Your goal:
Print the records below exactly, starting at the first line and stopping after the line that contains "entonces la Asamblea,- que se". Leave out any pictures.

BEGIN

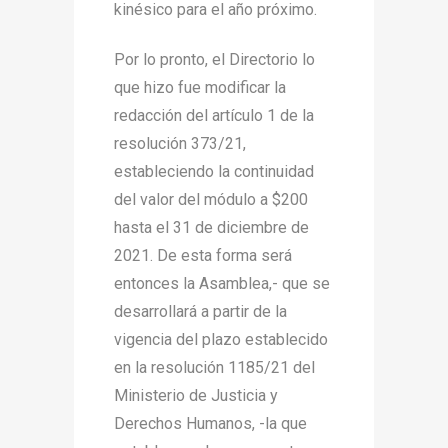
kinésico para el año próximo.
Por lo pronto, el Directorio lo
que hizo fue modificar la
redacción del artículo 1 de la
resolución 373/21,
estableciendo la continuidad
del valor del módulo a $200
hasta el 31 de diciembre de
2021. De esta forma será
entonces la Asamblea,- que se
desarrollará a partir de la
vigencia del plazo establecido
en la resolución 1185/21 del
Ministerio de Justicia y
Derechos Humanos, -la que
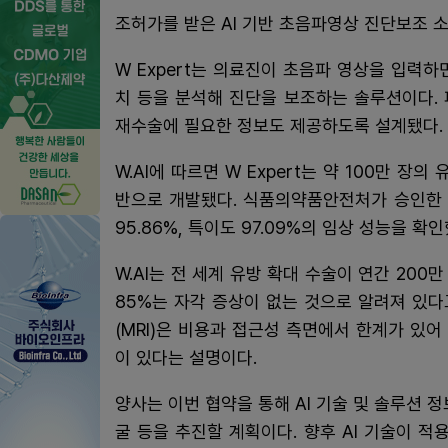
조허가를 받은 AI 기반 초음파영상 진단보조 소프
W Expert는 의료진이 초음파 영상을 입력하
치 등을 분석해 진단을 보조하는 솔루션이다. 
재수술에 필요한 정보도 제공하도록 설계됐다.
W.AI에 따르면 W Expert는 약 100만 장
반으로 개발됐다. 식품의약품안전처가 승인한 
95.86%, 특이도 97.09%의 임상 성능을 확인
W.AI는 전 세계 유방 확대 수술이 연간 200
85%는 자각 증상이 없는 것으로 알려져 있
(MRI)은 비용과 접근성 측면에서 한계가 있
이 있다는 설명이다.
양사는 이번 협약을 통해 AI 기술 및 솔루션 정
굴 등을 추진할 계획이다. 향후 AI 기술이 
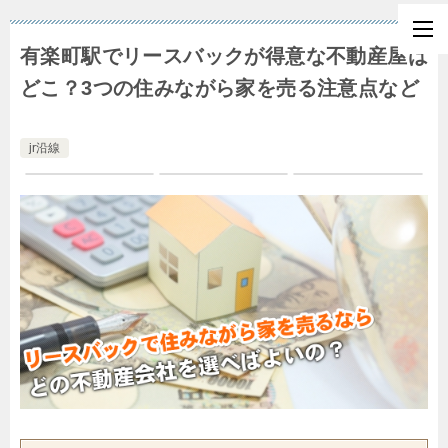
有楽町駅でリースバックが得意な不動産屋は
どこ？3つの住みながら家を売る注意点など
jr沿線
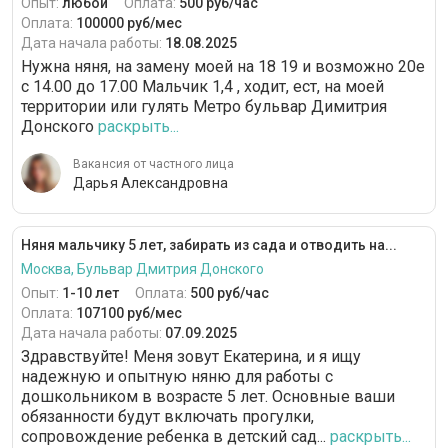
Опыт:
любой
Оплата:
500 руб/час
Оплата:
100000 руб/мес
Дата начала работы:
18.08.2025
Нужна няня, на замену моей на 18 19 и возможно 20е
с 14.00 до 17.00 Мальчик 1,4 , ходит, ест, на моей
территории или гулять Метро бульвар Димитрия
Донского
раскрыть...
Вакансия от частного лица
Дарья Александровна
Няня мальчику 5 лет, забирать из сада и отводить на...
Москва, Бульвар Дмитрия Донского
Опыт:
1-10 лет
Оплата:
500 руб/час
Оплата:
107100 руб/мес
Дата начала работы:
07.09.2025
Здравствуйте! Меня зовут Екатерина, и я ищу
надежную и опытную няню для работы с
дошкольником в возрасте 5 лет. Основные ваши
обязанности будут включать прогулки,
сопровождение ребенка в детский сад...
раскрыть...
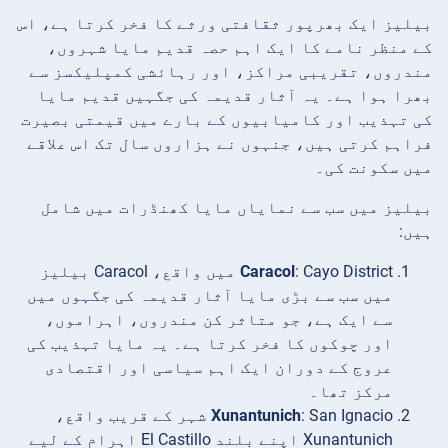
بیلیز ایک بھرپور ثقافتی ورثے کا فخر کرتا ہے، اس
کے منظر نامے کا ایک اہم حصہ قدیم مایا شہروں،
مندروں، تقریبی مراکز، اور رہائشی کمپلیکسز سے
بھرا ہوا ہے۔ یہ آثار قدیمہ کی جگہیں قدیم مایا
کی تہذیب اور کامیابیوں کے بارے میں قیمتی بصیرت
فراہم کرتی ہیں، جنہوں نے ہزاروں سال تک اس علاقے
میں سکونت کی۔
بیلیز میں سب سے نمایاں مایا کھنڈرات میں شامل
ہیں:
Caracol
: Cayo District میں واقع، Caracol بیلیز
میں سب سے بڑی مایا آثار قدیمہ کی جگہوں میں
سے ایک ہے، جو متاثر کن مندروں، اہراموں،
اور چوکوں کا فخر کرتا ہے۔ یہ مایا تہذیب کی
عروج کے دوران ایک اہم سیاسی اور اقتصادی
مرکز تھا۔
Xunantunich
: San Ignacio شہر کے قریب واقع،
Xunantunich اپنے بلند El Castillo اہرام کے لیے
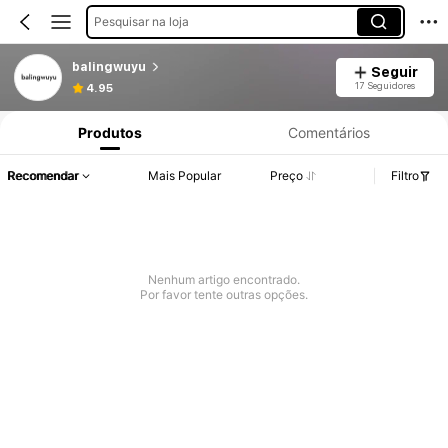
Pesquisar na loja
balingwuyu
Seguir
17 Seguidores
4.95
Produtos
Comentários
Recomendar
Mais Popular
Preço
Filtro
Nenhum artigo encontrado.
Por favor tente outras opções.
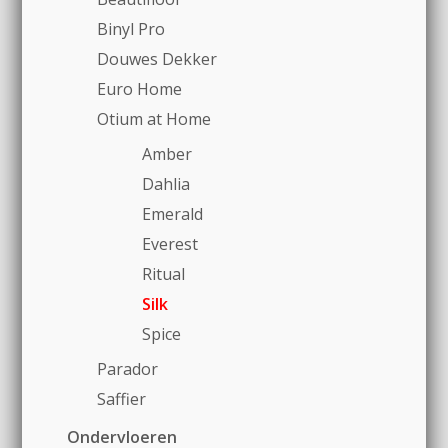
Binyl Pro
Douwes Dekker
Euro Home
Otium at Home
Amber
Dahlia
Emerald
Everest
Ritual
Silk
Spice
Parador
Saffier
Ondervloeren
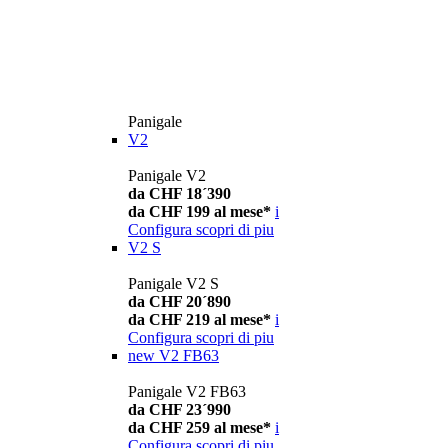
Panigale
V2
Panigale V2
da CHF 18´390
da CHF 199 al mese*
i
Configura
scopri di piu
V2 S
Panigale V2 S
da CHF 20´890
da CHF 219 al mese*
i
Configura
scopri di piu
new
V2 FB63
Panigale V2 FB63
da CHF 23´990
da CHF 259 al mese*
i
Configura
scopri di piu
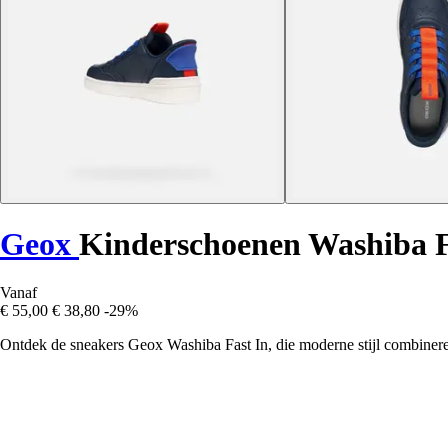
Geox
Kinderschoenen Washiba F
Vanaf
€ 55,00
€ 38,80
-29%
Ontdek de sneakers Geox Washiba Fast In, die moderne stijl combinere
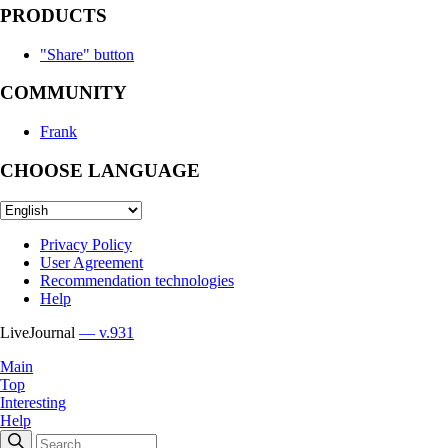
PRODUCTS
"Share" button
COMMUNITY
Frank
CHOOSE LANGUAGE
Privacy Policy
User Agreement
Recommendation technologies
Help
LiveJournal
— v.931
Main
Top
Interesting
Help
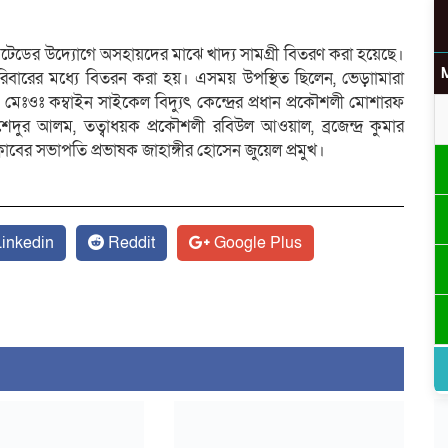
িটেডের উদ্যোগে অসহায়দের মাঝে খাদ্য সামগ্রী বিতরণ করা হয়েছে।
পরিবারের মধ্যে বিতরন করা হয়। এসময় উপস্থিত ছিলেন, ভেড়াামারা
েঃওঃ কম্বাইন সাইকেল বিদ্যুৎ কেন্দ্রের প্রধান প্রকৌশলী মোশারফ
োরশেদুর আলম, তত্বাধয়ক প্রকৌশলী রবিউল আওয়াল, ব্রজেন্দ্র কুমার
্লাবের সভাপতি প্রভাষক জাহাঙ্গীর হোসেন জুয়েল প্রমুখ।
inkedin
Reddit
Google Plus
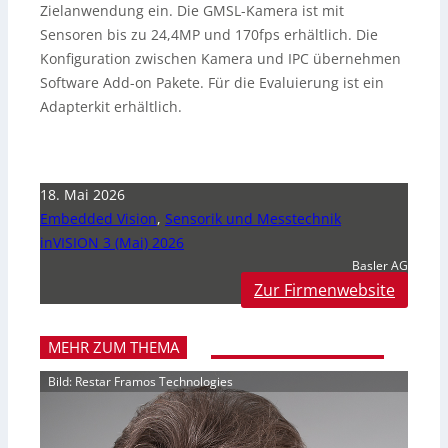
Zielanwendung ein. Die GMSL-Kamera ist mit
Sensoren bis zu 24,4MP und 170fps erhältlich. Die
Konfiguration zwischen Kamera und IPC übernehmen
Software Add-on Pakete. Für die Evaluierung ist ein
Adapterkit erhältlich.
18. Mai 2026
Embedded Vision
,
Sensorik und Messtechnik
inVISION 3 (Mai) 2026
Basler AG
Zur Firmenwebsite
MEHR ZUM THEMA
Bild: Restar Framos Technologies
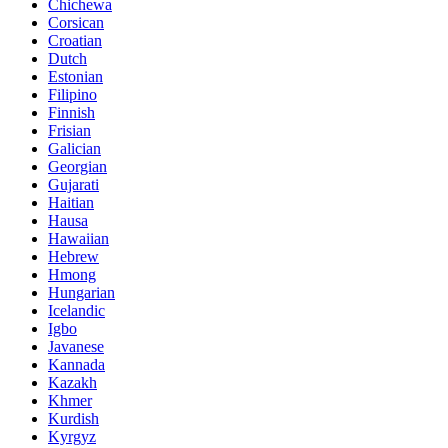
Chichewa
Corsican
Croatian
Dutch
Estonian
Filipino
Finnish
Frisian
Galician
Georgian
Gujarati
Haitian
Hausa
Hawaiian
Hebrew
Hmong
Hungarian
Icelandic
Igbo
Javanese
Kannada
Kazakh
Khmer
Kurdish
Kyrgyz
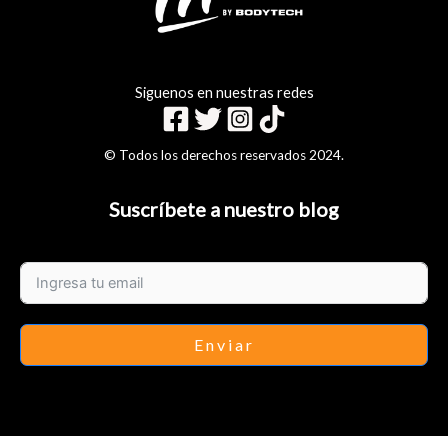
Siguenos en nuestras redes
© Todos los derechos reservados 2024.
Suscríbete a nuestro blog
Enviar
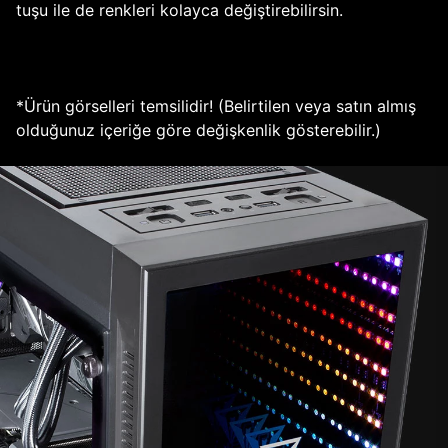
tuşu ile de renkleri kolayca değiştirebilirsin.
*Ürün görselleri temsilidir! (Belirtilen veya satın almış
olduğunuz içeriğe göre değişkenlik gösterebilir.)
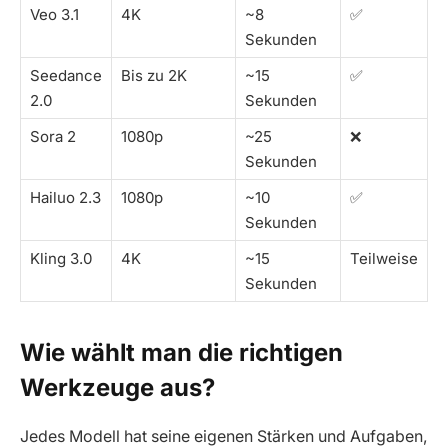
Veo 3.1
4K
~8
✅
Sekunden
Seedance
Bis zu 2K
~15
✅
2.0
Sekunden
Sora 2
1080p
~25
❌
Sekunden
Hailuo 2.3
1080p
~10
✅
Sekunden
Kling 3.0
4K
~15
Teilweise
Sekunden
Wie wählt man die richtigen
Werkzeuge aus?
Jedes Modell hat seine eigenen Stärken und Aufgaben,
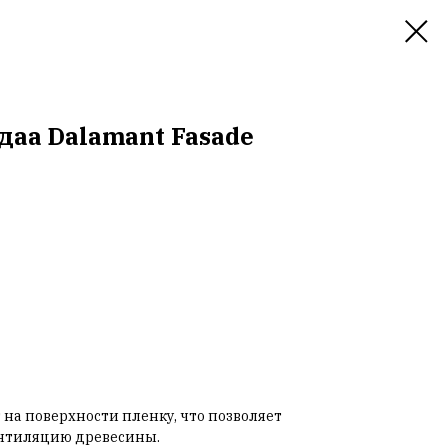
даа Dalamant Fasade
 на поверхности пленку, что позволяет
ентиляцию древесины.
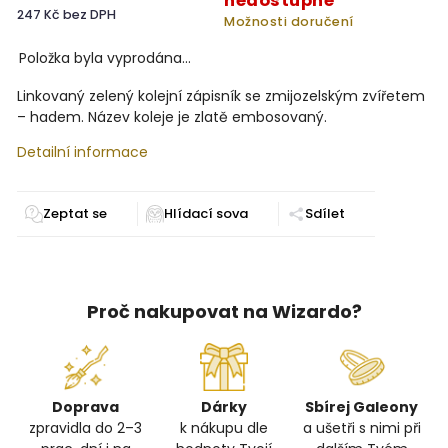
nedostupné
247 Kč bez DPH
Možnosti doručení
Položka byla vyprodána…
Linkovaný zelený kolejní zápisník se zmijozelským zvířetem
– hadem. Název koleje je zlatě embosovaný.
Detailní informace
Zeptat se
Sdílet
Proč nakupovat na Wizardo?
Doprava
Dárky
Sbírej Galeony
zpravidla do 2–3
k nákupu dle
a ušetři s nimi při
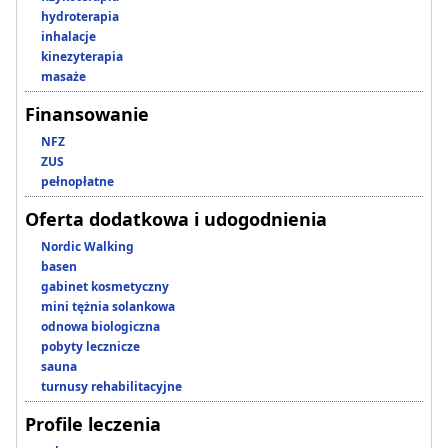
hydroterapia
inhalacje
kinezyterapia
masaże
Finansowanie
NFZ
ZUS
pełnopłatne
Oferta dodatkowa i udogodnienia
Nordic Walking
basen
gabinet kosmetyczny
mini tężnia solankowa
odnowa biologiczna
pobyty lecznicze
sauna
turnusy rehabilitacyjne
Profile leczenia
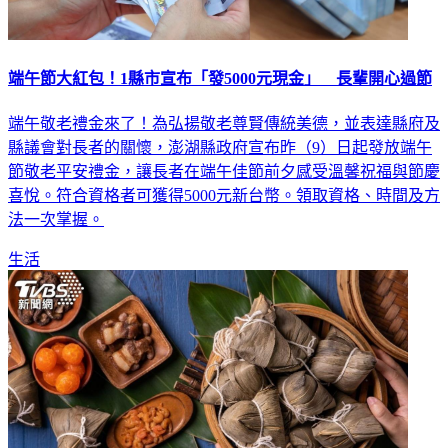
端午節大紅包！1縣市宣布「發5000元現金」 長輩開心過節
端午敬老禮金來了！為弘揚敬老尊賢傳統美德，並表達縣府及
縣議會對長者的關懷，澎湖縣政府宣布昨（9）日起發放端午
節敬老平安禮金，讓長者在端午佳節前夕感受溫馨祝福與節慶
喜悅。符合資格者可獲得5000元新台幣。領取資格、時間及方
法一次掌握。
生活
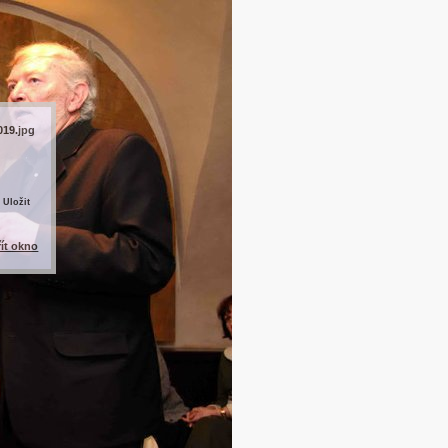
019.jpg
 Uložit
řít okno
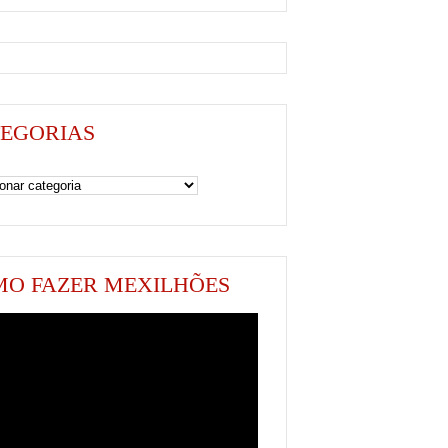
EGORIAS
as
O FAZER MEXILHÕES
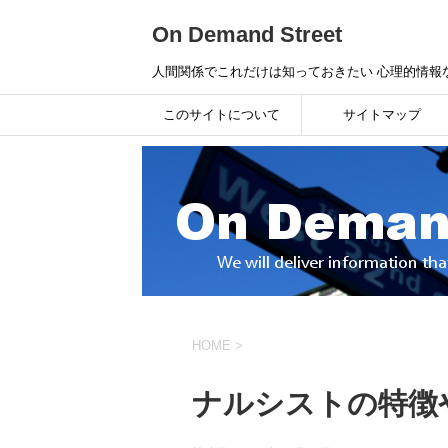
On Demand Street
人間関係でこれだけは知っておきたい 心理的情報
このサイトについて
サイトマップ
HOME
>
ナルシストの特徴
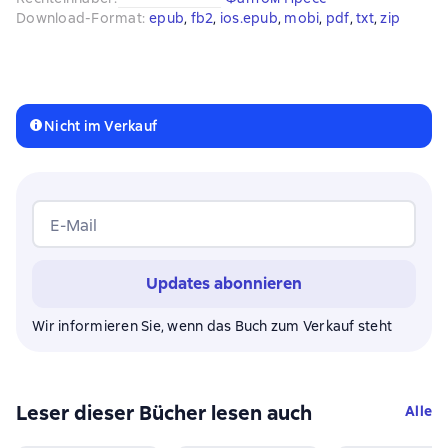
Download-Format
:
epub
, 
fb2
, 
ios.epub
, 
mobi
, 
pdf
, 
txt
, 
zip
Nicht im Verkauf
E-Mail
Updates abonnieren
Wir informieren Sie, wenn das Buch zum Verkauf steht
Leser dieser Bücher lesen auch
Alle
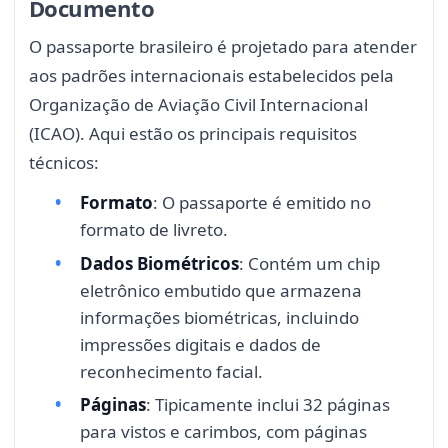
Documento
O passaporte brasileiro é projetado para atender
aos padrões internacionais estabelecidos pela
Organização de Aviação Civil Internacional
(ICAO). Aqui estão os principais requisitos
técnicos:
Formato
: O passaporte é emitido no
formato de livreto.
Dados Biométricos
: Contém um chip
eletrônico embutido que armazena
informações biométricas, incluindo
impressões digitais e dados de
reconhecimento facial.
Páginas
: Tipicamente inclui 32 páginas
para vistos e carimbos, com páginas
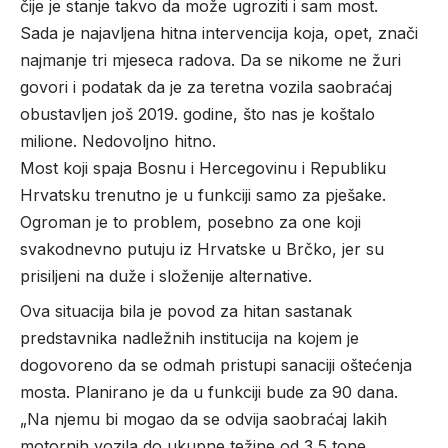
čije je stanje takvo da može ugroziti i sam most.
Sada je najavljena hitna intervencija koja, opet, znači
najmanje tri mjeseca radova. Da se nikome ne žuri
govori i podatak da je za teretna vozila saobraćaj
obustavljen još 2019. godine, što nas je koštalo
milione. Nedovoljno hitno.
Most koji spaja Bosnu i Hercegovinu i Republiku
Hrvatsku trenutno je u funkciji samo za pješake.
Ogroman je to problem, posebno za one koji
svakodnevno putuju iz Hrvatske u Brčko, jer su
prisiljeni na duže i složenije alternative.
Ova situacija bila je povod za hitan sastanak
predstavnika nadležnih institucija na kojem je
dogovoreno da se odmah pristupi sanaciji oštećenja
mosta. Planirano je da u funkciji bude za 90 dana.
„Na njemu bi mogao da se odvija saobraćaj lakih
motornih vozila do ukupne težine od 3,5 tone,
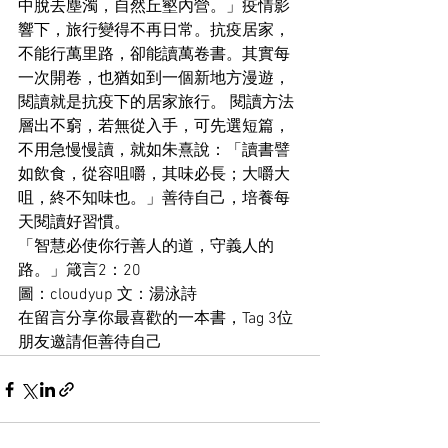
中脫去塵濁，自然丘壑內營。」疫情影
響下，旅行變得不再日常。抗疫居家，
不能行萬里路，卻能讀萬卷書。其實每
一次開卷，也猶如到一個新地方漫遊，
閱讀就是抗疫下的居家旅行。 閱讀方法
層出不窮，若無從入手，可先選短篇，
不用急慢慢讀，就如朱熹說：「讀書譬
如飲食，從容咀嚼，其味必長；大嚼大
咀，終不知味也。」善待自己，培養每
天閱讀好習慣。
「智慧必使你行善人的道，守義人的
路。」箴言2：20
圖：cloudyup 文：湯泳詩
在留言分享你最喜歡的一本書，Tag 3位
朋友邀請佢善待自己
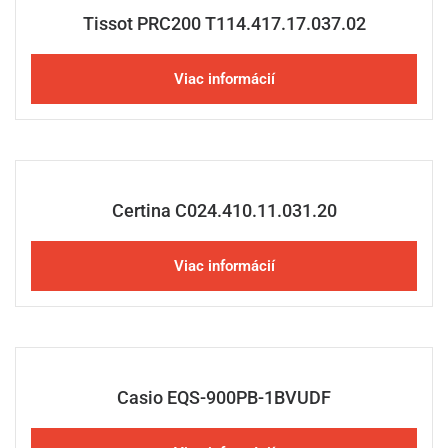
Tissot PRC200 T114.417.17.037.02
Viac informácií
Certina C024.410.11.031.20
Viac informácií
Casio EQS-900PB-1BVUDF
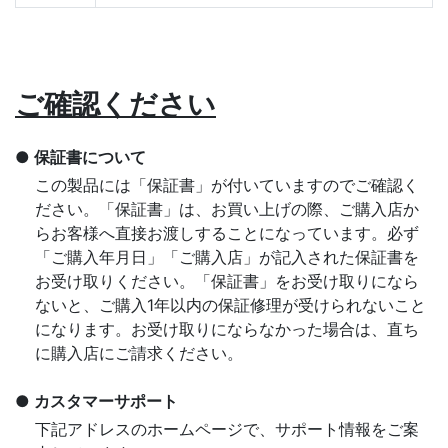
ご確認ください
保証書について
この製品には「保証書」が付いていますのでご確認く
ださい。「保証書」は、お買い上げの際、ご購入店か
らお客様へ直接お渡しすることになっています。必ず
「ご購入年月日」「ご購入店」が記入された保証書を
お受け取りください。「保証書」をお受け取りになら
ないと、ご購入1年以内の保証修理が受けられないこと
になります。お受け取りにならなかった場合は、直ち
に購入店にご請求ください。
カスタマーサポート
下記アドレスのホームページで、サポート情報をご案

END

Result of the exercise:
kinésico para el año próximo.
Por lo pronto, el Directorio lo
que hizo fue modificar la
redacción del artículo 1 de la
resolución 373/21,
estableciendo la continuidad
del valor del módulo a $200
hasta el 31 de diciembre de
2021. De esta forma será
entonces la Asamblea,- que se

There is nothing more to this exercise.